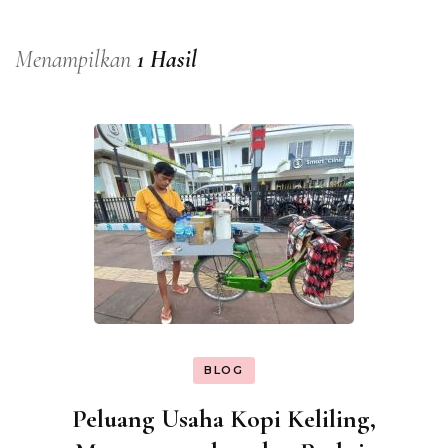
Menampilkan
1 Hasil
BLOG
Peluang Usaha Kopi Keliling,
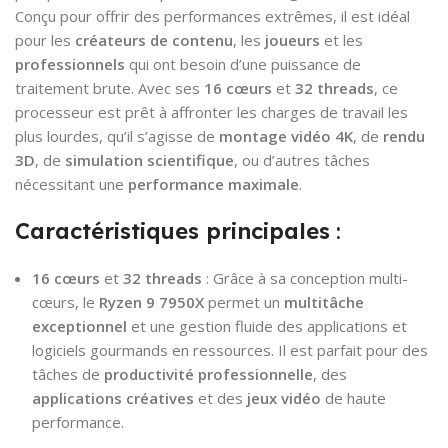
Conçu pour offrir des performances extrêmes, il est idéal
pour les
créateurs de contenu
, les
joueurs
et les
professionnels
qui ont besoin d’une puissance de
traitement brute. Avec ses
16 cœurs
et
32 threads
, ce
processeur est prêt à affronter les charges de travail les
plus lourdes, qu’il s’agisse de
montage vidéo 4K
, de
rendu
3D
, de
simulation scientifique
, ou d’autres tâches
nécessitant une
performance maximale
.
Caractéristiques principales
:
16 cœurs
et
32 threads
: Grâce à sa conception multi-
cœurs, le
Ryzen 9 7950X
permet un
multitâche
exceptionnel
et une gestion fluide des applications et
logiciels gourmands en ressources. Il est parfait pour des
tâches de
productivité professionnelle
, des
applications créatives
et des
jeux vidéo
de haute
performance.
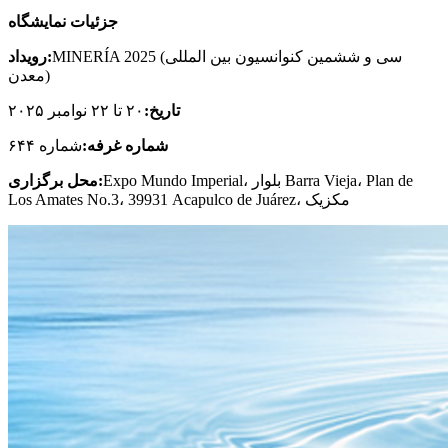
جزئیات نمایشگاه
MINERÍA 2025 (سی و ششمین کنوانسیون بین المللی
رویداد:
معدن)
تاریخ:
۲۰ تا ۲۲ نوامبر ۲۰۲۵
شماره غرفه:
شماره ۶۴۴
Expo Mundo Imperial، بلوار Barra Vieja، Plan de
محل برگزاری:
Los Amates No.3، 39931 Acapulco de Juárez، مکزیک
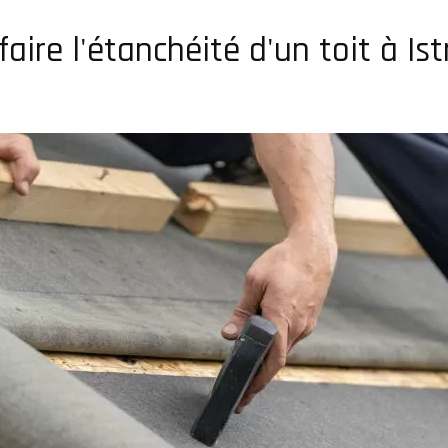
faire l'étanchéité d'un toit à Ist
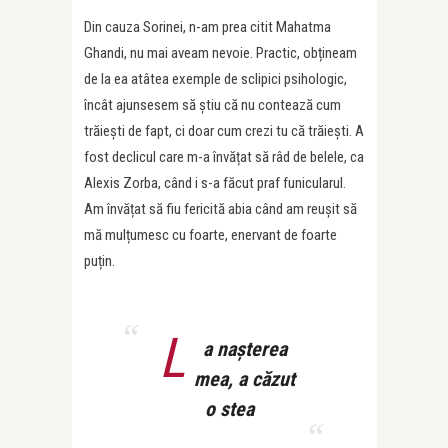
Din cauza Sorinei, n-am prea citit Mahatma
Ghandi, nu mai aveam nevoie. Practic, obțineam
de la ea atâtea exemple de sclipici psihologic,
încât ajunsesem să știu că nu contează cum
trăiești de fapt, ci doar cum crezi tu că trăiești. A
fost declicul care m-a învățat să râd de belele, ca
Alexis Zorba, când i s-a făcut praf funicularul.
Am învățat să fiu fericită abia când am reușit să
mă mulțumesc cu foarte, enervant de foarte
puțin.
L
a nașterea
mea, a căzut
o stea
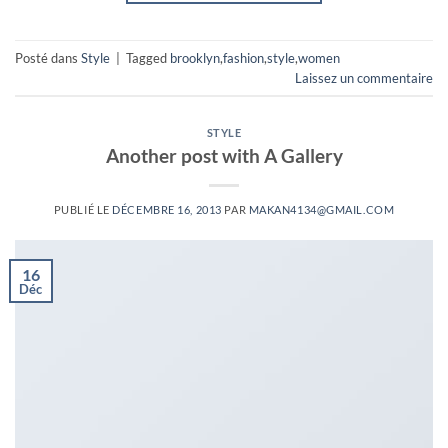
Posté dans
Style
|
Tagged
brooklyn
,
fashion
,
style
,
women
Laissez un commentaire
STYLE
Another post with A Gallery
PUBLIÉ LE
DÉCEMBRE 16, 2013
PAR
MAKAN4134@GMAIL.COM
16
Déc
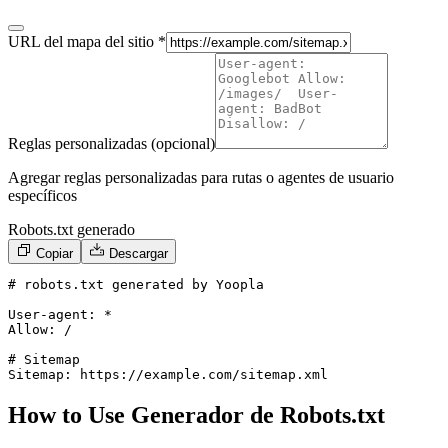
URL del mapa del sitio *
Reglas personalizadas (opcional)
Agregar reglas personalizadas para rutas o agentes de usuario
específicos
Robots.txt generado
Copiar
Descargar
# robots.txt generated by Yoopla

User-agent: *

Allow: /

# Sitemap

Sitemap: https://example.com/sitemap.xml
How to Use Generador de Robots.txt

--

Transcribe exactly the span of lines from the line holding "Another post with A Gallery" through the last line above, both included. Pictures stay out.

## [Result]
Another post with A Gallery
PUBLIÉ LE
DÉCEMBRE 16, 2013
PAR
MAKAN4134@GMAIL.COM
16
Déc
URL del mapa del sitio *
Reglas personalizadas (opcional)
Agregar reglas personalizadas para rutas o agentes de usuario
específicos
Robots.txt generado
Copiar
Descargar
# robots.txt generated by Yoopla

User-agent: *

Allow: /

# Sitemap

Sitemap: https://example.com/sitemap.xml
How to Use Generador de Robots.txt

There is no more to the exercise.